→ **Task goal**:
Retype every record exactly. Skip the images.

→ **Provided entries**:
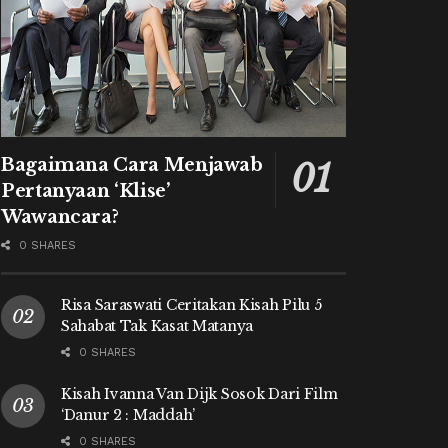
Bagaimana Cara Menjawab
Pertanyaan ‘Klise’
Wawancara?
0 SHARES
Risa Saraswati Ceritakan Kisah Pilu 5
Sahabat Tak Kasat Matanya
0 SHARES
Kisah Ivanna Van Dijk Sosok Dari Film
‘Danur 2 : Maddah’
0 SHARES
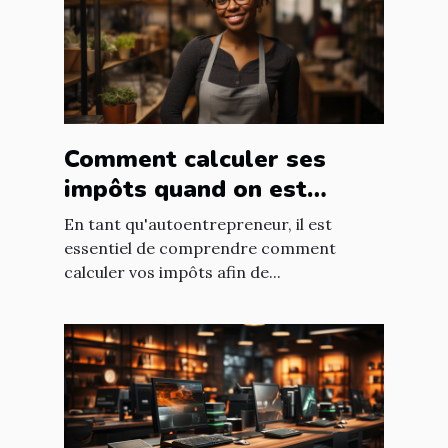
Comment calculer ses
impôts quand on est
autoentrepreneur ?
En tant qu'autoentrepreneur, il est
essentiel de comprendre comment
calculer vos impôts afin de...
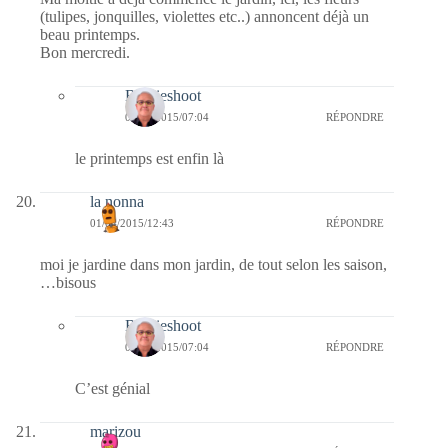
(tulipes, jonquilles, violettes etc..) annoncent déjà un
beau printemps.
Bon mercredi.
Bernieshoot
04/04/2015/07:04
RÉPONDRE
le printemps est enfin là
la nonna
01/04/2015/12:43
RÉPONDRE
moi je jardine dans mon jardin, de tout selon les saison,
…bisous
Bernieshoot
04/04/2015/07:04
RÉPONDRE
C’est génial
marizou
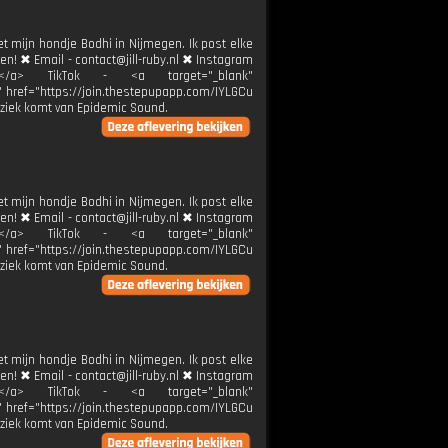
et mijn hondje Bodhi in Nijmegen. Ik post elke
ren! ✖ Email - contact@jill-ruby.nl ✖ Instagram
ier</a> TikTok - <a target="_blank"
k" href="https://join.thestepupapp.com/IYLGCu
ziek komt van Epidemic Sound.
et mijn hondje Bodhi in Nijmegen. Ik post elke
ren! ✖ Email - contact@jill-ruby.nl ✖ Instagram
ier</a> TikTok - <a target="_blank"
k" href="https://join.thestepupapp.com/IYLGCu
ziek komt van Epidemic Sound.
et mijn hondje Bodhi in Nijmegen. Ik post elke
ren! ✖ Email - contact@jill-ruby.nl ✖ Instagram
ier</a> TikTok - <a target="_blank"
k" href="https://join.thestepupapp.com/IYLGCu
ziek komt van Epidemic Sound.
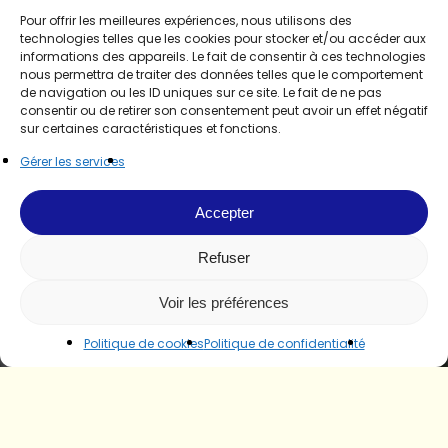
Pour offrir les meilleures expériences, nous utilisons des
technologies telles que les cookies pour stocker et/ou accéder aux
informations des appareils. Le fait de consentir à ces technologies
nous permettra de traiter des données telles que le comportement
de navigation ou les ID uniques sur ce site. Le fait de ne pas
consentir ou de retirer son consentement peut avoir un effet négatif
sur certaines caractéristiques et fonctions.
Gérer les services
Accepter
Refuser
Voir les préférences
Politique de cookies
Politique de confidentialité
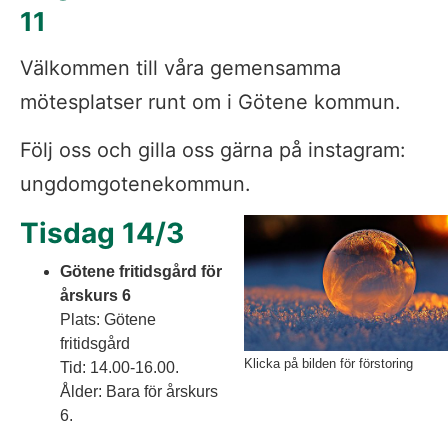
11
Välkommen till våra gemensamma 
mötesplatser runt om i Götene kommun.
Följ oss och gilla oss gärna på instagram: 
ungdomgotenekommun.
Tisdag 14/3
Götene fritidsgård för 
årskurs 6
Plats: Götene 
fritidsgård
Klicka på bilden för förstoring
Tid: 14.00-16.00. 
Ålder: Bara för årskurs 
6.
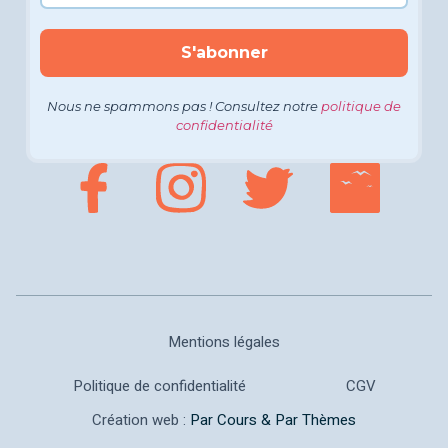
Nous ne spammons pas ! Consultez notre
politique de
confidentialité
Mentions légales
Politique de confidentialité
CGV
Création web :
Par Cours & Par Thèmes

→ **Task output**:
Bagaimana Cara Menjawab
Pertanyaan ‘Klise’
Wawancara?
0 SHARES
Risa Saraswati Ceritakan Kisah Pilu 5
Sahabat Tak Kasat Matanya
0 SHARES
Kisah Ivanna Van Dijk Sosok Dari Film
‘Danur 2 : Maddah’
0 SHARES
Comment calculer ses
impôts quand on est
autoentrepreneur ?
En tant qu'autoentrepreneur, il est
essentiel de comprendre comment
calculer vos impôts afin de...
(tulipes, jonquilles, violettes etc..) annoncent déjà un
beau printemps.
Bon mercredi.
Bernieshoot
04/04/2015/07:04
RÉPONDRE
le printemps est enfin là
la nonna
01/04/2015/12:43
RÉPONDRE
moi je jardine dans mon jardin, de tout selon les saison,
…bisous
Bernieshoot
04/04/2015/07:04
RÉPONDRE
C’est génial
marizou
et mijn hondje Bodhi in Nijmegen. Ik post elke
ren! ✖ Email - contact@jill-ruby.nl ✖ Instagram
ier</a> TikTok - <a target="_blank"
k" href="https://join.thestepupapp.com/IYLGCu
ziek komt van Epidemic Sound.
et mijn hondje Bodhi in Nijmegen. Ik post elke
ren! ✖ Email - contact@jill-ruby.nl ✖ Instagram
ier</a> TikTok - <a target="_blank"
k" href="https://join.thestepupapp.com/IYLGCu
ziek komt van Epidemic Sound.
et mijn hondje Bodhi in Nijmegen. Ik post elke
ren! ✖ Email - contact@jill-ruby.nl ✖ Instagram
ier</a> TikTok - <a target="_blank"
k" href="https://join.thestepupapp.com/IYLGCu
ziek komt van Epidemic Sound.
Pour offrir les meilleures expériences, nous utilisons des
technologies telles que les cookies pour stocker et/ou accéder aux
informations des appareils. Le fait de consentir à ces technologies
nous permettra de traiter des données telles que le comportement
de navigation ou les ID uniques sur ce site. Le fait de ne pas
consentir ou de retirer son consentement peut avoir un effet négatif
sur certaines caractéristiques et fonctions.
Gérer les services
Accepter
Refuser
Voir les préférences
Politique de cookies
Politique de confidentialité
11
Välkommen till våra gemensamma 
mötesplatser runt om i Götene kommun.
Följ oss och gilla oss gärna på instagram: 
ungdomgotenekommun.
Tisdag 14/3
Götene fritidsgård för 
årskurs 6
Plats: Götene 
fritidsgård
Klicka på bilden för förstoring
Tid: 14.00-16.00. 
Ålder: Bara för årskurs 
6.
Nous ne spammons pas ! Consultez notre
politique de
confidentialité
Mentions légales
Politique de confidentialité
CGV
Création web :
Par Cours & Par Thèmes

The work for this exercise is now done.